§ **REQUIREMENT**:
Scan the records that follow, and whenever a line has the word "JUDO", copy it.

>>>

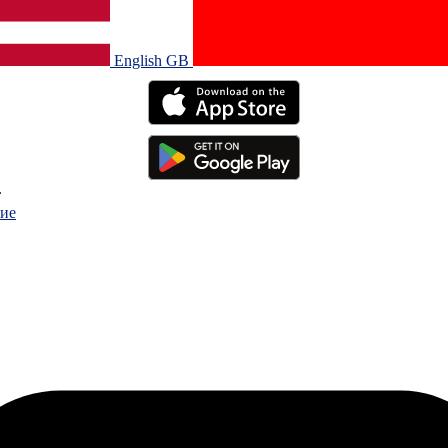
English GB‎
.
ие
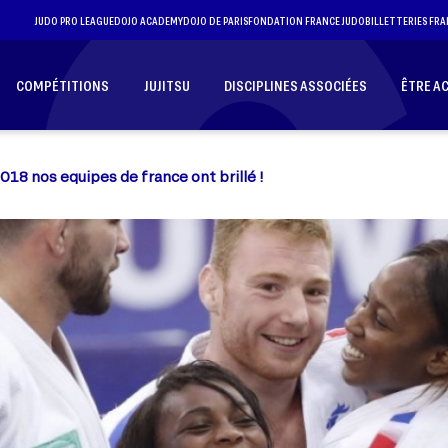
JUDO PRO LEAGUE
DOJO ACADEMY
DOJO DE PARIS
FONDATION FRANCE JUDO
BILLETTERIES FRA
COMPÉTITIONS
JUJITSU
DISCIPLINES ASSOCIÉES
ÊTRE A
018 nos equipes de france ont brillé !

<<<
>>>

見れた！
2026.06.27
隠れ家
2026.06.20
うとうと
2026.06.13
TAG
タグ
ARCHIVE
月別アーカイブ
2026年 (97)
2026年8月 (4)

<<<

§ **REPLY TO THE EXERCISE**:
JUDO PRO LEAGUE
FONDATION FRANCE JUDO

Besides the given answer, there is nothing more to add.